/---
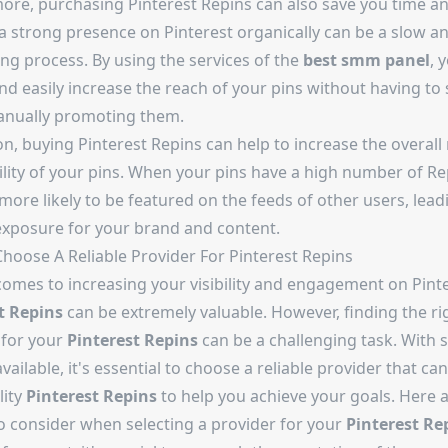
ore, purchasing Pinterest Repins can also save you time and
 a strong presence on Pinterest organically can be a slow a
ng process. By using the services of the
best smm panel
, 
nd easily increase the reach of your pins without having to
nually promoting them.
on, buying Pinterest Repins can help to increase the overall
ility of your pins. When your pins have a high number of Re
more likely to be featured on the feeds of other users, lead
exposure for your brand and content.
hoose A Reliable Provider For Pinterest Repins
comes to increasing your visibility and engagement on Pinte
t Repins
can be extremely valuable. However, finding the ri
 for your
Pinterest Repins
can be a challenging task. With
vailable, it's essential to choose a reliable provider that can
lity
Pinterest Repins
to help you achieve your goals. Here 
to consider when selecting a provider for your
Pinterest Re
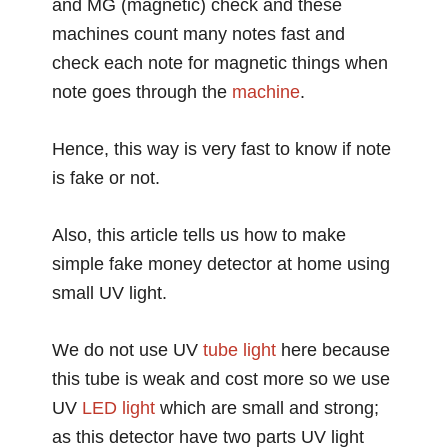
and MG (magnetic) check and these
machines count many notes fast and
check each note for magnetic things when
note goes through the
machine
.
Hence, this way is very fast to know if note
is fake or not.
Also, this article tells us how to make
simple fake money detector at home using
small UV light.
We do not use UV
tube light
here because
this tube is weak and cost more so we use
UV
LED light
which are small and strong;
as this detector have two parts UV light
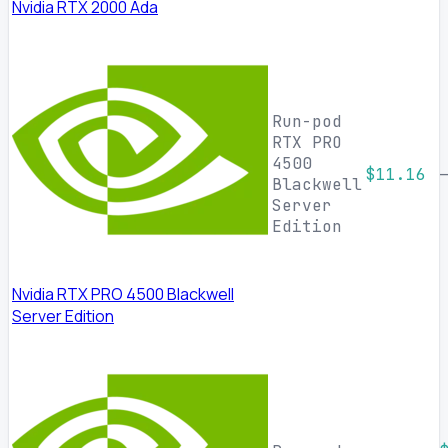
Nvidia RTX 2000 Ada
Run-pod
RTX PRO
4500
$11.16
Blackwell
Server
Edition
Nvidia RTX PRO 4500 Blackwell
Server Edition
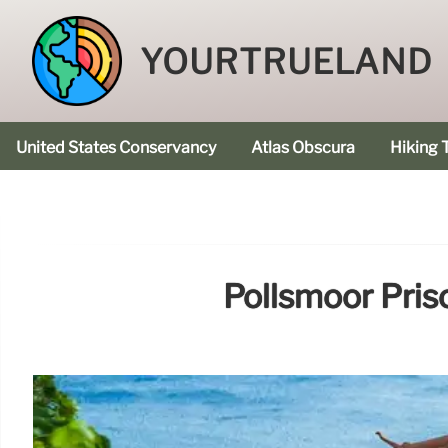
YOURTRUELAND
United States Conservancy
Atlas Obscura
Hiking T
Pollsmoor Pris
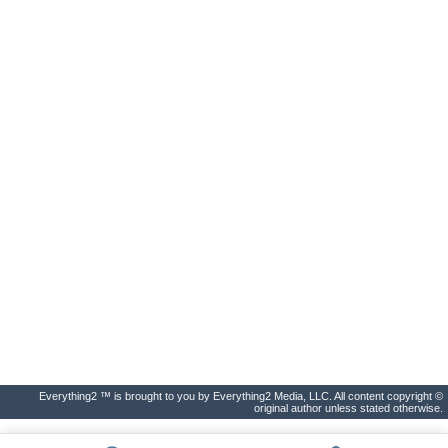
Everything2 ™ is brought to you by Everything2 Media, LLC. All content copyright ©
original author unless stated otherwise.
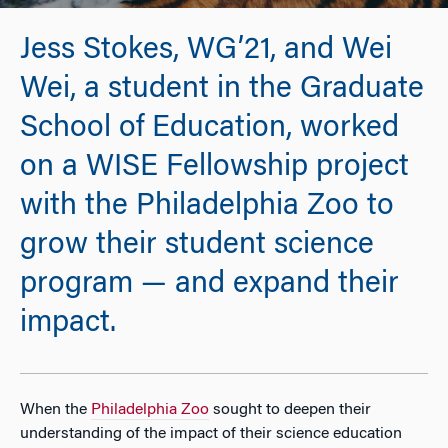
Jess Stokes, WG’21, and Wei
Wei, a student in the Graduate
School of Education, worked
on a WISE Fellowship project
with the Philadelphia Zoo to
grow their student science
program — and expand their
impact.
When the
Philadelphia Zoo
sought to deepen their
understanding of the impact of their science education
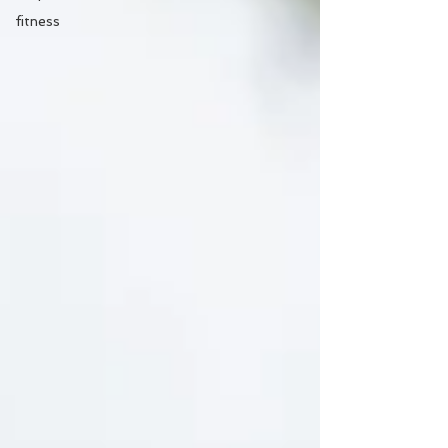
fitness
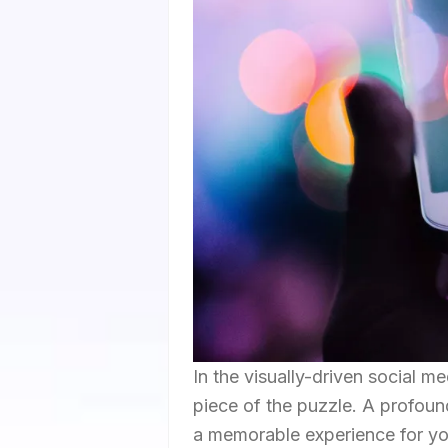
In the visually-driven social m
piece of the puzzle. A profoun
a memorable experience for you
\---
/---
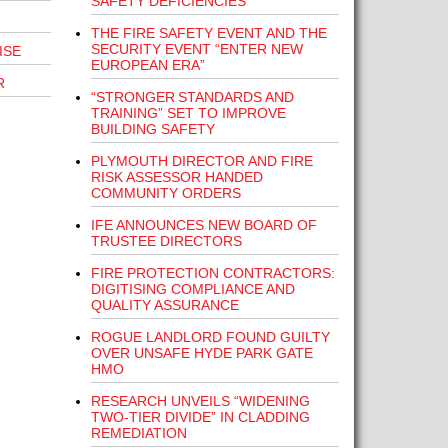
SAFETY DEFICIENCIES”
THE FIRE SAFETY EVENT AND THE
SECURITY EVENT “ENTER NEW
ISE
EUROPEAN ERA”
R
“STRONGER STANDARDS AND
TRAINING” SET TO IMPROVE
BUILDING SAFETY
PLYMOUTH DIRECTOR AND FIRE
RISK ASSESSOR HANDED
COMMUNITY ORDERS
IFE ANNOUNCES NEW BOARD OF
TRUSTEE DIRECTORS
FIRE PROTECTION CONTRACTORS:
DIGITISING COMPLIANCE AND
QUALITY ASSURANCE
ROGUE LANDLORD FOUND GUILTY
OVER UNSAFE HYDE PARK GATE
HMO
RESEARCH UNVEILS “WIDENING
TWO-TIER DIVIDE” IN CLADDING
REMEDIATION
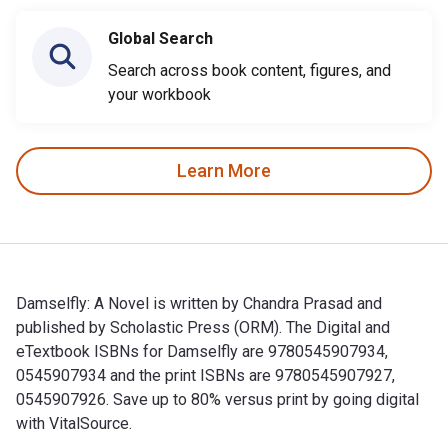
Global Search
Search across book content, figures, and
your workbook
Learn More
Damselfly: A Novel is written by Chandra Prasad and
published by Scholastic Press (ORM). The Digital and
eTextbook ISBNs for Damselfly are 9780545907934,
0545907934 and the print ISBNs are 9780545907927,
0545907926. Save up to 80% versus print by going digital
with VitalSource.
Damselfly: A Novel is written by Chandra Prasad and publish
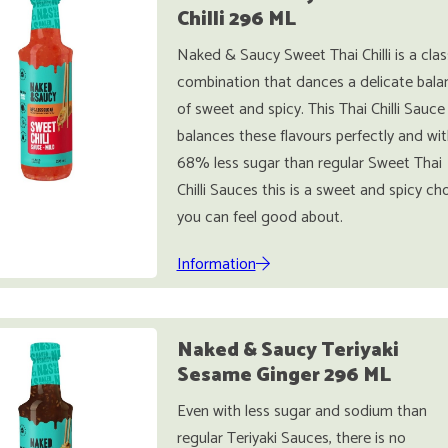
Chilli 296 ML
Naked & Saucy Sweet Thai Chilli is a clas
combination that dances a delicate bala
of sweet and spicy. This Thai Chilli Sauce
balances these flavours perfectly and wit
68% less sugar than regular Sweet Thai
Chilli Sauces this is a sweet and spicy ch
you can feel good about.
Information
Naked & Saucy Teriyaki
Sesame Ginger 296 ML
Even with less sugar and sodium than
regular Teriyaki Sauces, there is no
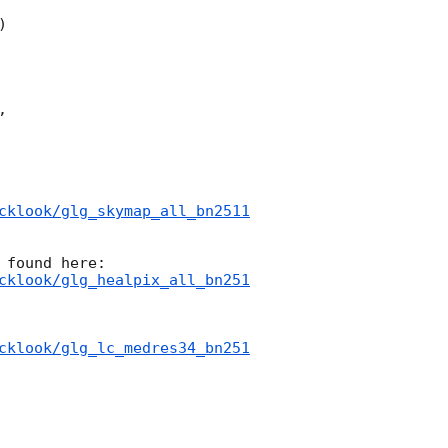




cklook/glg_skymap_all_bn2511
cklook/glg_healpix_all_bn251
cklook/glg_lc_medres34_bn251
\---
[WHAT YOU WILL DO]:
Each line of the entries above that includes "Saucy" counts once; state how many such lines there are, with the number as the only answer.

[WRITTEN SOLUTION]:
2